Parlons architecture… La composition dynamique du plan de l’édifice, est à la fois symétrie et déséquilibré. Les matériaux sont nobles et esthétiquement magnifiques. Le toit plat et le brouillage entre l’intérieur et l’extérieur sont des composantes intemporelles. Le tout est épuré, simple, évident… Un siècle nous sépare de sa création, pourtant sa modernité est intemporelle et sa pureté irréfutable.
• • • THE FALLING WATER HOUSE - FRANK LLOYD WRIGHT
Frank Lloyd Wright (1867-1959) est un pionnier iconique du 20ème siècle et de l’histoire de l’architecture moderne. Sa philosophie architecturale se caractérise par l’harmonie qu’elle établit entre les hommes et l’environnement, plus communément renommée « l’architecture organique ».
The Falling Water House (1935-1939) est la matérialisation la plus emblématique de ce concept. Située au fin fond de la Pennsylvanie (Mill Run), elle est construite à flanc de roche et constitue « la plus grande œuvre d’architecture américaine de tous les temps » selon l’American Institute of Architects.
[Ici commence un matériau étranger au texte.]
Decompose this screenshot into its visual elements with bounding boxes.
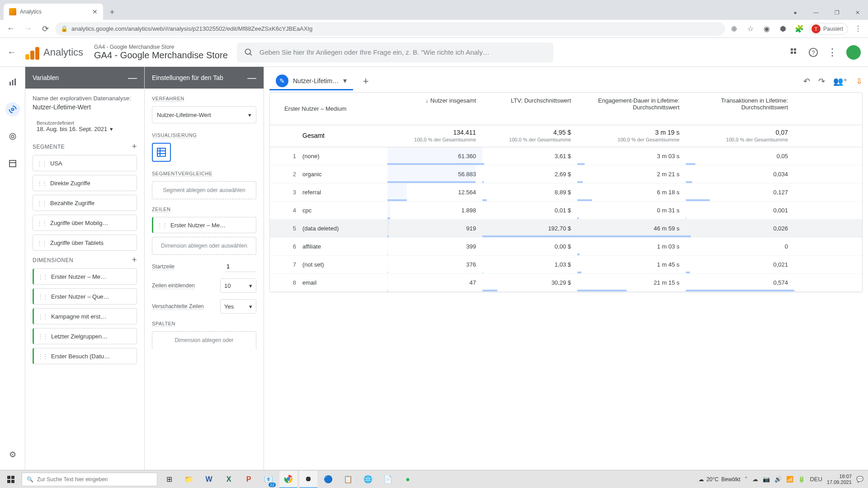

La bâtisse, posée à même sur les roches de cette cascade, semble faire partie intégrante de son environnement. Les matériaux ont un rôle primordial : les éléments verticaux sont constitués de pierres du pays, avec des « saillies » ou pierres légèrement en relief afin de prêter à la surface des murs un aspect plus sculptural, les éléments horizontaux sont en béton coulé, les sols sont recouverts de pierre, il en est de même pour les murs. À l’intérieur du bâtiment, la gloire de l’environnement naturel est partout accentuée, introduite et transformée en partie intégrante de la vie quotidienne.
Ne pas déranger ou dénaturiser l’environnement est là le fondement d’une architecture responsable. L’essence même de l’architecture organique consiste à s’entourer d’éléments naturels et construire en cohabitation avec l’architecture biologique qui nous entoure. L’extérieur comme l’intérieur s’associent sereinement avec l’environnement entourant. La nature est partie prenante de l’architecture.
Comme une impression de cabane dans les bois, naïvement bâti sur une cascade. Cette maison est une belle aspiration pour coexister avec la nature, et non la détruire.